Foxconn-CEO: Apple und Dell bieten um Toshibas Speichersparte mit

Michael Günsch 5 Kommentare
Foxconn-CEO: Apple und Dell bieten um Toshibas Speichersparte mit
Bild: Toshiba

Zuletzt lagen zumindest in der Gerüchteküche Broadcom und Silver Lake sowie Western Digital und japanische Investoren im Tauziehen um Toshibas Speichersparte vorn. Nun hat sich der Foxconn-CEO zu Wort gemeldet: Gemeinsam mit Apple, Dell und Kingston soll kräftig mitgeboten werden.

Gegenüber Reuters hat Terry Gou, der auch Gründer des Elektronikherstellers Foxconn ist, erklärt, dass sich sowohl Apple als auch Dell am Gebot beteiligen. Zudem sei mit dem Speicherhersteller Kingston ein weiteres US-Unternehmen hinzugestoßen. Mit Google, Microsoft und Cisco führe man noch Verhandlungen über eine mögliche Beteiligung – alle Firmen waren schon zuvor gerüchteweise als Kaufinteressenten gehandelt worden.

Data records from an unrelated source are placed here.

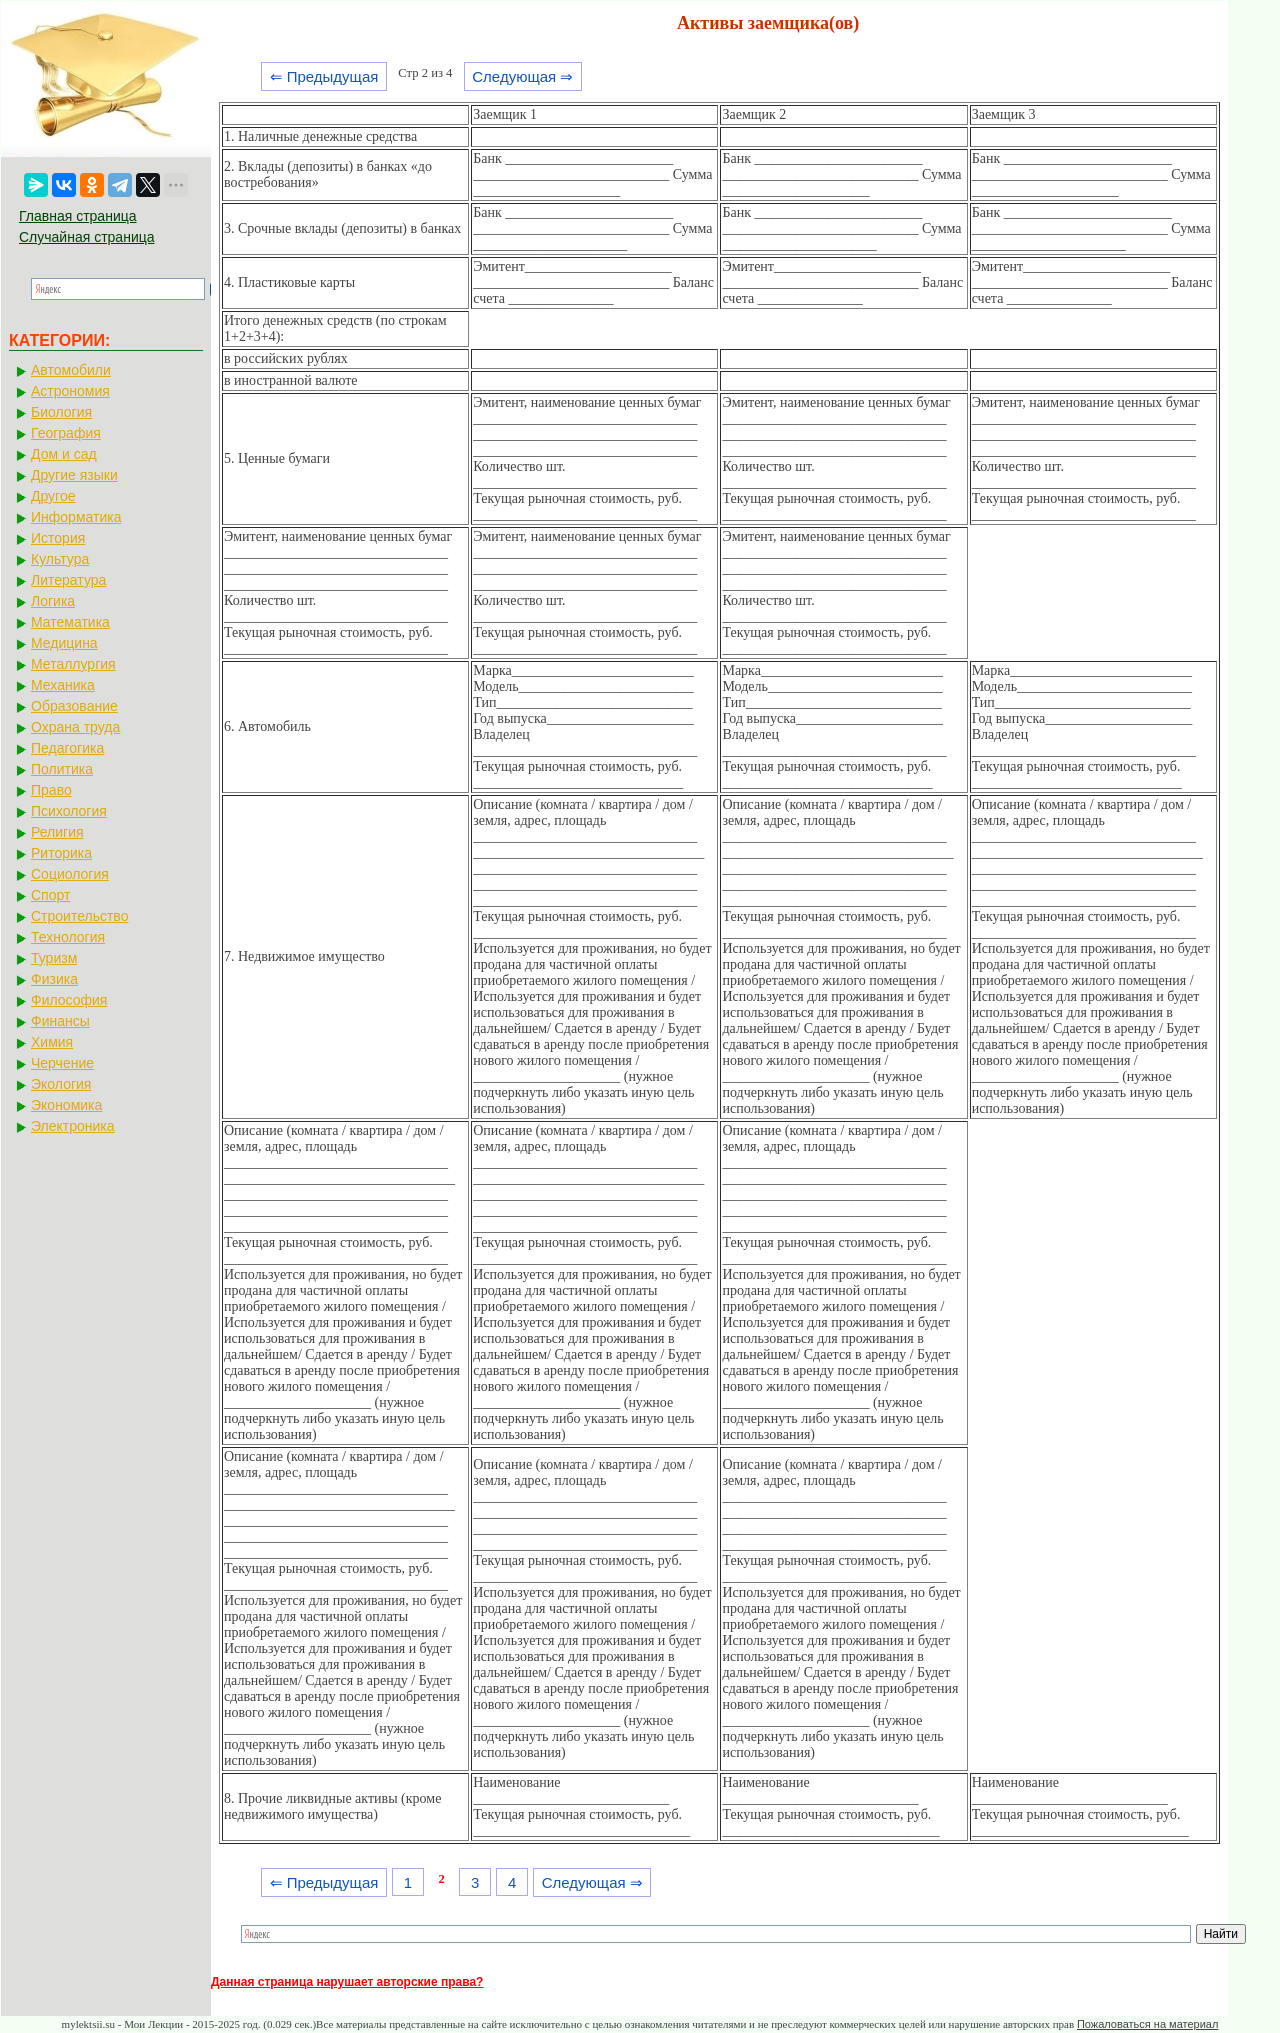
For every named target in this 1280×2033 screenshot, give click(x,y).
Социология (70, 874)
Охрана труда (75, 727)
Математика (70, 622)
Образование (74, 706)
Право (51, 790)
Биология (61, 412)
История (58, 538)
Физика (54, 979)
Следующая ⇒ (522, 76)
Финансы (60, 1021)
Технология (68, 937)
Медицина (64, 643)
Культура (60, 559)
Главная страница (78, 216)
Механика (63, 685)
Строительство (79, 916)
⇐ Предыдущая (324, 76)
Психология (69, 811)
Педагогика (67, 748)
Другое (53, 496)
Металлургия (73, 664)
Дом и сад (64, 454)
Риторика (61, 853)
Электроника (73, 1126)
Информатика (76, 517)
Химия (52, 1042)
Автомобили (71, 370)
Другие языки (74, 475)
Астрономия (70, 391)
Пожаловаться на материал (1147, 2024)
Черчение (62, 1063)
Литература (68, 580)
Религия (57, 832)
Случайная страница (87, 237)
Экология (61, 1084)
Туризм (54, 958)
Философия (69, 1000)
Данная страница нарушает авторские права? (347, 1982)
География (66, 433)
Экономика (66, 1105)
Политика (62, 769)
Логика (53, 601)
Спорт (50, 895)
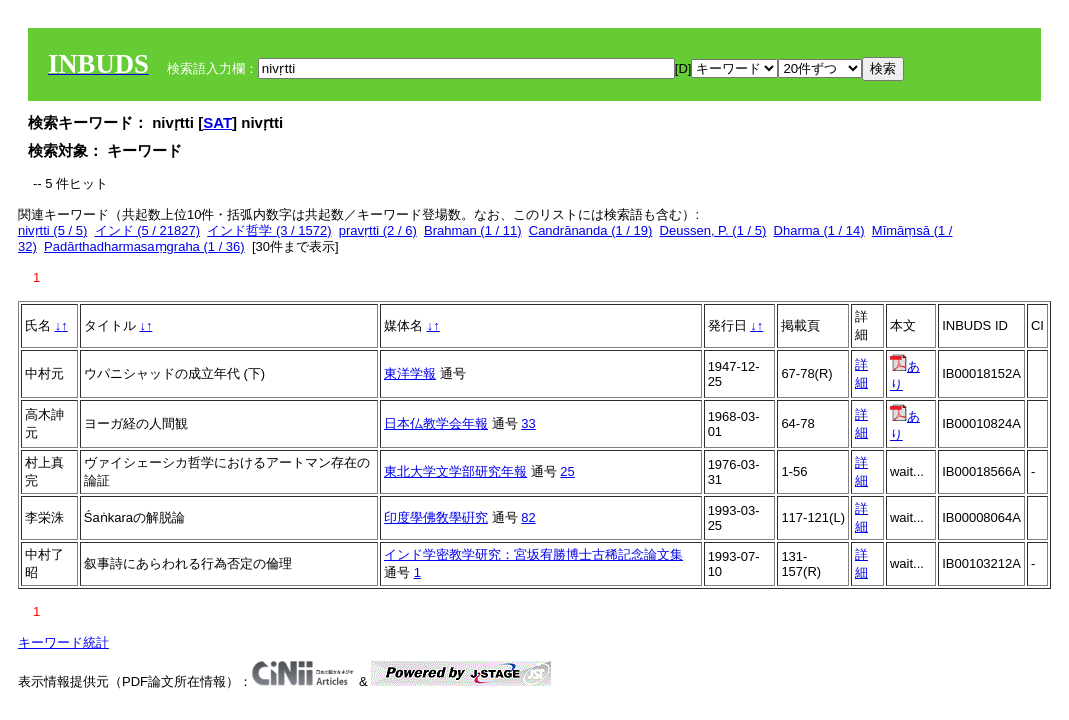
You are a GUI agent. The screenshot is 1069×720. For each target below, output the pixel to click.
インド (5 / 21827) (148, 230)
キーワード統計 (63, 642)
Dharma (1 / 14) (819, 230)
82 (528, 517)
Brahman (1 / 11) (473, 230)
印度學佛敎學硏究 (436, 517)
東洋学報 (410, 373)
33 (528, 423)
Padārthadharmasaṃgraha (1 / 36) (144, 246)
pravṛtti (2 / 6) (378, 230)
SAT (217, 122)
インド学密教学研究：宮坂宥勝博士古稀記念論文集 (533, 554)
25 (567, 471)
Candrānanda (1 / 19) (591, 230)
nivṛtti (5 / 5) (52, 230)
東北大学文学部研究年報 (455, 471)
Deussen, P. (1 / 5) (713, 230)
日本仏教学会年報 (436, 423)
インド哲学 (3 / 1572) (269, 230)
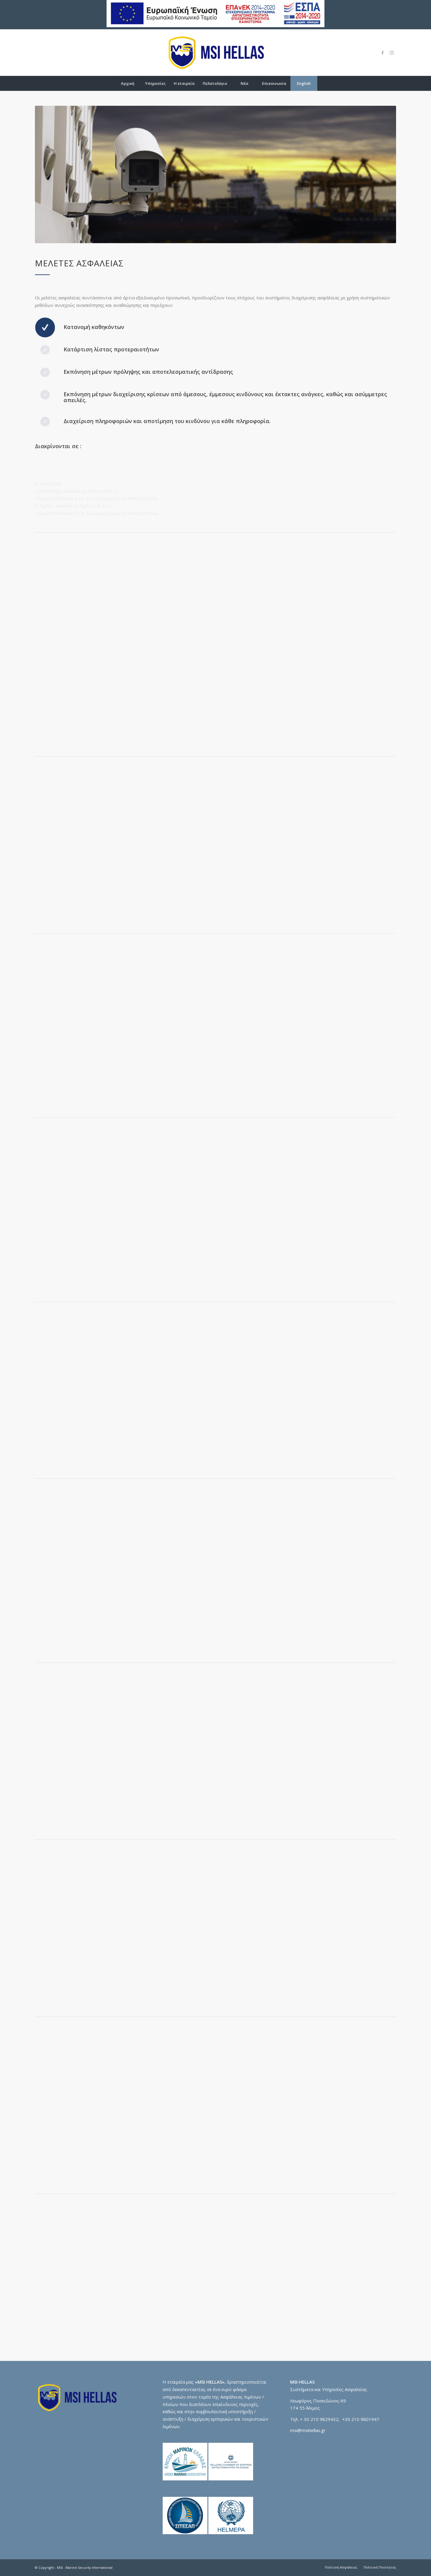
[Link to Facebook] (382, 52)
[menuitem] (127, 83)
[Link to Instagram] (391, 52)
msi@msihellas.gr (308, 2430)
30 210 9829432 (321, 2419)
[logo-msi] (215, 52)
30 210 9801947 (362, 2419)
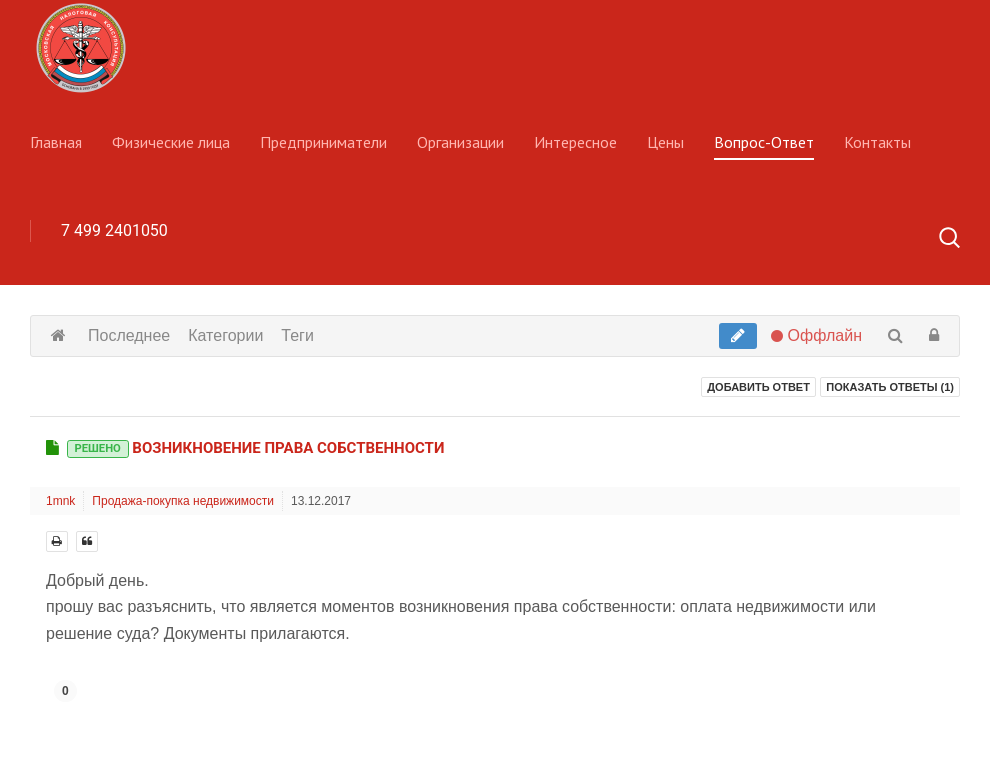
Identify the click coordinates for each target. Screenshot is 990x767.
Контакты (877, 142)
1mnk (60, 501)
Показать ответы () (890, 387)
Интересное (575, 142)
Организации (460, 142)
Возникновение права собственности (256, 448)
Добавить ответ (758, 387)
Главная (56, 142)
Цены (665, 142)
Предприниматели (323, 142)
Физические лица (171, 142)
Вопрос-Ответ (764, 142)
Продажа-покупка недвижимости (183, 501)
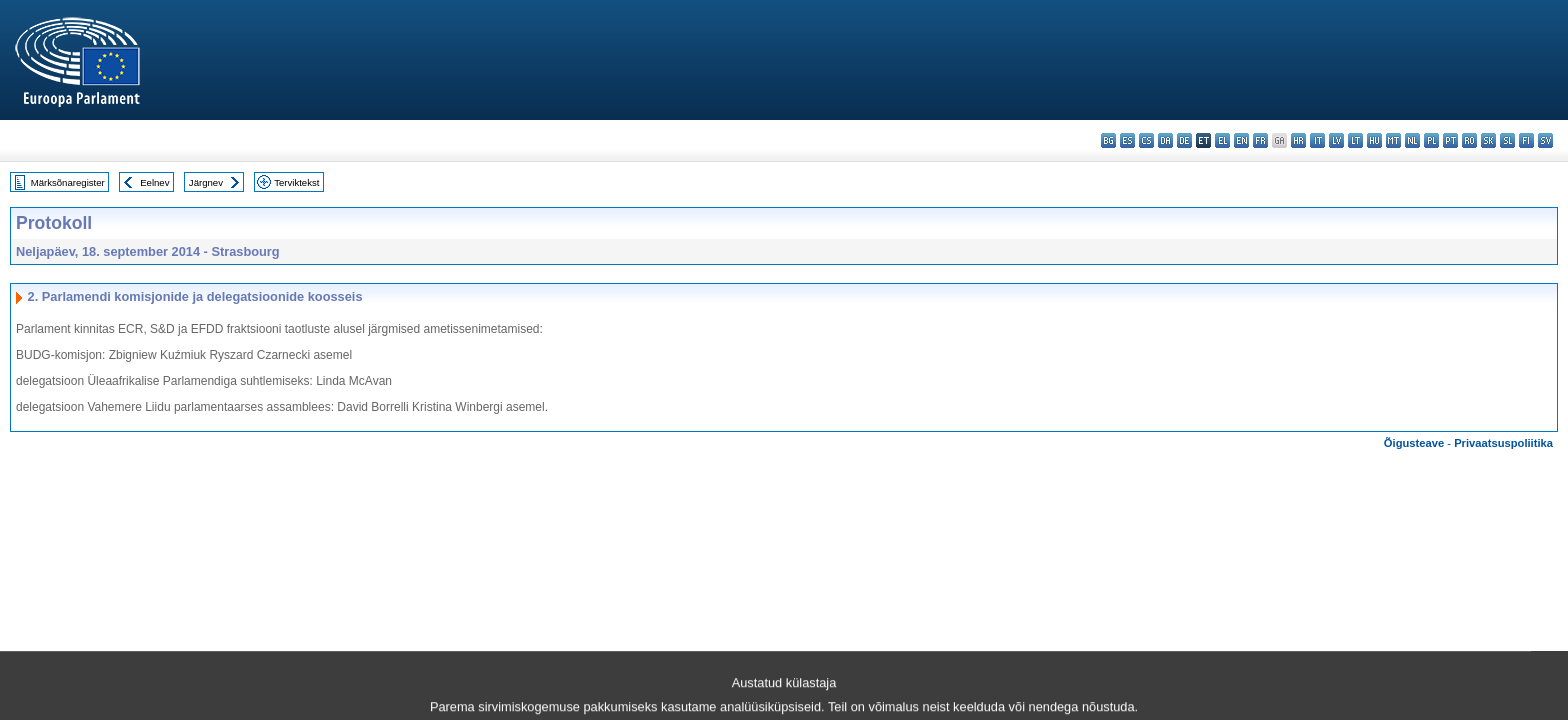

Foxconn-Gebot auf Höhe der Mitbieter

Über die Höhe des Gebots für Toshibas begehrtes Speichergeschäft äußerte sich Gou nicht konkret. Es liege jedoch bislang „sehr nah“ an den Geboten der Mitbewerber. Zuletzt standen Summen von zwei Billionen Yen (rund 16,3 Milliarden Euro) und mehr im Raum. Auf Seiten von Western Digital soll laut unbestätigten Quellen mindestens diese Summe geboten werden, Broadcom und Silver Lake sollen bereit sein, 2,2 Billionen Yen in die Hand zu nehmen.

Zwischen Western Digital und Toshiba, die bei der Herstellung von NAND-Flash-Speicher kooperieren, war es zwischenzeitlich zum Streit gekommen. Western Digital hatte die Internationale Handelskammer zur Schlichtung aufgesucht.

Foxconn war schon vor Monaten als Kaufinteressent gehandelt worden. Doch galt das Unternehmen mit Firmensitz in Taiwan als einer der weniger aussichtsreichen Kandidaten aufgrund der engen Beziehungen zu China, was der Japanischen Regierung ein Dorn im Auge sein könnte. Diesbezüglich hat der Foxconn-CEO nun aber wenig Bedenken geäußert: „Wir sind alle Kunden“, zitiert Reuters Gou. Zudem enthalte das von Foxconn angeführte Konsortium keinerlei finanzielle Mittel aus China.

Laut unbestätigten Berichten wird Toshiba am 15. Juni bekanntgeben, welcher Käufer das Rennen macht.